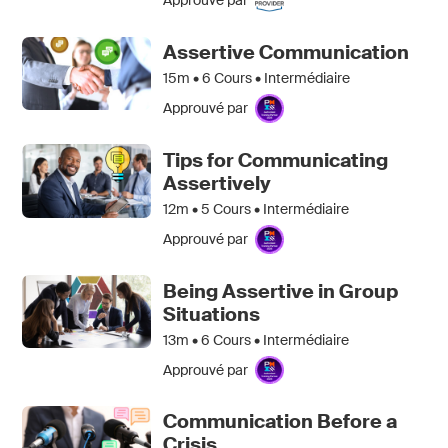
Approuvé par
Assertive Communication
15m •
6
Cours • Intermédiaire
Approuvé par
Tips for Communicating
Assertively
12m •
5
Cours • Intermédiaire
Approuvé par
Being Assertive in Group
Situations
13m •
6
Cours • Intermédiaire
Approuvé par
Communication Before a
Crisis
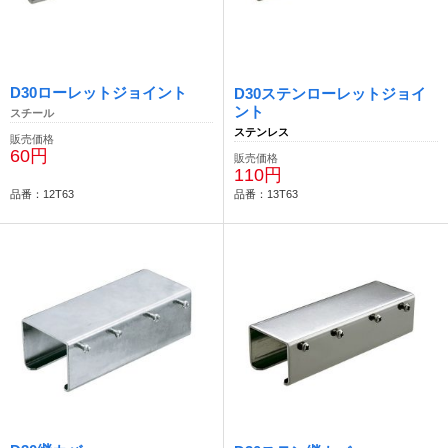
D30ローレットジョイント
D30ステンローレットジョイ
ント
スチール
ステンレス
販売価格
60円
販売価格
110円
品番：12T63
品番：13T63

EXERCISE OBJECTIVE >> Aside from the pictures, copy all of the entries exactly.

RESULT >>
Approuvé par
Assertive Communication
15m •
6
Cours • Intermédiaire
Approuvé par
Tips for Communicating
Assertively
12m •
5
Cours • Intermédiaire
Approuvé par
Being Assertive in Group
Situations
13m •
6
Cours • Intermédiaire
Approuvé par
Communication Before a
Crisis
D30ローレットジョイント
D30ステンローレットジョイ
ント
スチール
ステンレス
販売価格
60円
販売価格
110円
品番：12T63
品番：13T63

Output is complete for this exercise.